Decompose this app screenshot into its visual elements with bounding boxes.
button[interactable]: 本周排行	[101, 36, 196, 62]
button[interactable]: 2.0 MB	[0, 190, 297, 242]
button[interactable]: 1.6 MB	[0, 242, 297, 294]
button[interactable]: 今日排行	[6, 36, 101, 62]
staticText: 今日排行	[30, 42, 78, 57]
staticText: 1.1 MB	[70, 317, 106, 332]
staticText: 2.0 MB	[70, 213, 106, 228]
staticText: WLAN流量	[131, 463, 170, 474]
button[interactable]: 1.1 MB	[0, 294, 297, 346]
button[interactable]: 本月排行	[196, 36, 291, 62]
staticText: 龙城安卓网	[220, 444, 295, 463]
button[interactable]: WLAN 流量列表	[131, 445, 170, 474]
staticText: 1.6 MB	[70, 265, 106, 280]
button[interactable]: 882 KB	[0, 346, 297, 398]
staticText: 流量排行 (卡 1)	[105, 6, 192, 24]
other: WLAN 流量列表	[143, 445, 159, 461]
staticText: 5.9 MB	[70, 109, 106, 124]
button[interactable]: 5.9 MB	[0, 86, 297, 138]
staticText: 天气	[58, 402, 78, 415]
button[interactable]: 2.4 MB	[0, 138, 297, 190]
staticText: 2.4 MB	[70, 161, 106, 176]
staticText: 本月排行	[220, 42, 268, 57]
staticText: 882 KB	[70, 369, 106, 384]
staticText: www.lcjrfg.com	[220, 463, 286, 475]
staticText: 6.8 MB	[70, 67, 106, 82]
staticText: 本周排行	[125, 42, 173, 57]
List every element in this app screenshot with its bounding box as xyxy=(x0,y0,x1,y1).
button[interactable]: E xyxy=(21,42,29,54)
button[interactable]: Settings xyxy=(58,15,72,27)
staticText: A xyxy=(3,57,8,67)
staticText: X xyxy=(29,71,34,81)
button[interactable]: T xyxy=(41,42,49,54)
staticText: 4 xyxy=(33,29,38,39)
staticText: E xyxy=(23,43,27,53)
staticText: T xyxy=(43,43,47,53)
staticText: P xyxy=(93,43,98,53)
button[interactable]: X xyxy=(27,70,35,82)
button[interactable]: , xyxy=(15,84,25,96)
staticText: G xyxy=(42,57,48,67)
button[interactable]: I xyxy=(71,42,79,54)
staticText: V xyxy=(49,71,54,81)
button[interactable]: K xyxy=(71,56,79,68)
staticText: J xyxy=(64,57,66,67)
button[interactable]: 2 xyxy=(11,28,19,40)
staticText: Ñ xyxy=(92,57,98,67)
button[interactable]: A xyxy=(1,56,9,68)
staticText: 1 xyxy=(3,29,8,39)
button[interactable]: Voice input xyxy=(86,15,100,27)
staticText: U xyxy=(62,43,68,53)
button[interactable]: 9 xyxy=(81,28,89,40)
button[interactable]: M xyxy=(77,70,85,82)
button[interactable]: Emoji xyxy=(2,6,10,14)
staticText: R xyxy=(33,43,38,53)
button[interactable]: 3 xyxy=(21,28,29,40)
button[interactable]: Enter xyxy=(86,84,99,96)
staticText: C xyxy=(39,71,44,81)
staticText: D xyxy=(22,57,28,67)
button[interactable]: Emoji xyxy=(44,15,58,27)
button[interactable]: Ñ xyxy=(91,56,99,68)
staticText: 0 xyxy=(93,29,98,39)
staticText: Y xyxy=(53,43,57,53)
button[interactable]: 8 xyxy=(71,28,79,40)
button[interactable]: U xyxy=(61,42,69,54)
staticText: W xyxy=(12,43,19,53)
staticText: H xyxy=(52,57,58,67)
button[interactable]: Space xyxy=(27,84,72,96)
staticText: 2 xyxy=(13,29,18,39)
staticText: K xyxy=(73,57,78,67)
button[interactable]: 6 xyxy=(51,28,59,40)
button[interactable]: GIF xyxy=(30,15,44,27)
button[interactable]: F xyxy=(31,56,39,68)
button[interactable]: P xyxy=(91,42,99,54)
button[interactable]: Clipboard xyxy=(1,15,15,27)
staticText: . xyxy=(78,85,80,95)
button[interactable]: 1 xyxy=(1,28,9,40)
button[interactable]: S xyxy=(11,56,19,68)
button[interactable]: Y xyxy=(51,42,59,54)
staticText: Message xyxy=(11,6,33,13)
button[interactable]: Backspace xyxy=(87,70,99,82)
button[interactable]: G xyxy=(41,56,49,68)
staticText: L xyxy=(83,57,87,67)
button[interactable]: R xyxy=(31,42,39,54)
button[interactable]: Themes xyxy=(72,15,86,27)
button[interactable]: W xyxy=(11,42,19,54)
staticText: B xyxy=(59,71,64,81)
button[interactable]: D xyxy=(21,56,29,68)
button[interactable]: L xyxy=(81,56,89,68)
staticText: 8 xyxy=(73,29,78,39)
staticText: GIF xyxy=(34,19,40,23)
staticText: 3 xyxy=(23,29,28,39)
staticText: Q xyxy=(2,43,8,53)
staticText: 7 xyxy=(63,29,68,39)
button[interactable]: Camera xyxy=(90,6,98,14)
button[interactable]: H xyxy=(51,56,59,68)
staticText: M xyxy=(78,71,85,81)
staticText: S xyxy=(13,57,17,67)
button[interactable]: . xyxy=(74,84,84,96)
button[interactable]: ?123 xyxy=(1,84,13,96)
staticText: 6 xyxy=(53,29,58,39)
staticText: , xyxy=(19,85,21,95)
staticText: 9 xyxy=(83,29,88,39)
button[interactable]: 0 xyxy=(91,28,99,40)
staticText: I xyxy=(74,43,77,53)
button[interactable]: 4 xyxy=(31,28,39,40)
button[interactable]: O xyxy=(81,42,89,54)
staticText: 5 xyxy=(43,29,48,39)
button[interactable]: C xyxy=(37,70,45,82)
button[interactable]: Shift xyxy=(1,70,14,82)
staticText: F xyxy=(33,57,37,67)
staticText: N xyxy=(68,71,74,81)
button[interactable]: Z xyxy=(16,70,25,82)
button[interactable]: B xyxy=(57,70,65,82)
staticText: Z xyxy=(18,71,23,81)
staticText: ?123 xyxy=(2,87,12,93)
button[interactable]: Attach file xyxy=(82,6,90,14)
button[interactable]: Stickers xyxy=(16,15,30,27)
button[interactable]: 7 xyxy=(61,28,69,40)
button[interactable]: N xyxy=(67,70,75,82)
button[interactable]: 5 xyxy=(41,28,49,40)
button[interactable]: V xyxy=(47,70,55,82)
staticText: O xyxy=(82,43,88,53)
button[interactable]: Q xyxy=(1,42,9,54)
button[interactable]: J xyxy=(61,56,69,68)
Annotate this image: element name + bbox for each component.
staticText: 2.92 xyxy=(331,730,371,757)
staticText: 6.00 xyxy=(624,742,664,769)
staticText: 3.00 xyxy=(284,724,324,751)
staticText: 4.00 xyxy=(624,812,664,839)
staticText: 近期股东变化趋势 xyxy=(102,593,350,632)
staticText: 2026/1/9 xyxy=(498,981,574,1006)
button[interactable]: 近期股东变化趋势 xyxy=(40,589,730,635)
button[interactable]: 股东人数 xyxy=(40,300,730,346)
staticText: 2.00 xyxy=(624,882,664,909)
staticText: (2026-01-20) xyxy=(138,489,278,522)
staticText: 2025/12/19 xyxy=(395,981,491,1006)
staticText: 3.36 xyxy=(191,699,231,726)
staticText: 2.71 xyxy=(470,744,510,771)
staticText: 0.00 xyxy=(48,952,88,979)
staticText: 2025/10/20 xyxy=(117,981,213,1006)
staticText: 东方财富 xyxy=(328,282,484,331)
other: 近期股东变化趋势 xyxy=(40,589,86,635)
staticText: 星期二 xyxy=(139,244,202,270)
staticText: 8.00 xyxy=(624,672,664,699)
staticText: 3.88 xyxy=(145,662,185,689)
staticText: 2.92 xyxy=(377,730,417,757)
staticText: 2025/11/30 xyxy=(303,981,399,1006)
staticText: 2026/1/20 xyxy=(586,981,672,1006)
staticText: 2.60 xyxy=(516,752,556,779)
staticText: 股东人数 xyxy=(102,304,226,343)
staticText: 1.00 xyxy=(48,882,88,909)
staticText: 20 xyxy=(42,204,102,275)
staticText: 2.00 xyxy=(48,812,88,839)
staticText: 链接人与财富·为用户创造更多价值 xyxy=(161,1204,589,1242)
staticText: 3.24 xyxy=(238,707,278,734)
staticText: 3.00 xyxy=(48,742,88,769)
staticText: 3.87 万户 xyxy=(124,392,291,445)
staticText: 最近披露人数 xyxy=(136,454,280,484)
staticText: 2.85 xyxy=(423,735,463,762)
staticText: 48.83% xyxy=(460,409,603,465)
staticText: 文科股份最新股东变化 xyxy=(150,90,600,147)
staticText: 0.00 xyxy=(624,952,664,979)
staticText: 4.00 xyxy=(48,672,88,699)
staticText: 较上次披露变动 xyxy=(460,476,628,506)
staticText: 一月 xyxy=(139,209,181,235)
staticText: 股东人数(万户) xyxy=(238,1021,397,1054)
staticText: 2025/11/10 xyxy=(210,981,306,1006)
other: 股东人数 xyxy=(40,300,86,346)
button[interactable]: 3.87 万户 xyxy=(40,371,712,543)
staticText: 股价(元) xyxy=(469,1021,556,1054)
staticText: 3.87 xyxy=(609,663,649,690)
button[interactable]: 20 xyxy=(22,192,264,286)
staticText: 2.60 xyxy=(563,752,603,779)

++++++++++

EXERCISE BRIEF:
If a line in the records above includes the string "股东人数", copy it.

SOLUTION FOR THIS EXERCISE:
button[interactable]: 股东人数 xyxy=(40,300,730,346)
staticText: 股东人数 xyxy=(102,304,226,343)
staticText: 股东人数(万户) xyxy=(238,1021,397,1054)
other: 股东人数 xyxy=(40,300,86,346)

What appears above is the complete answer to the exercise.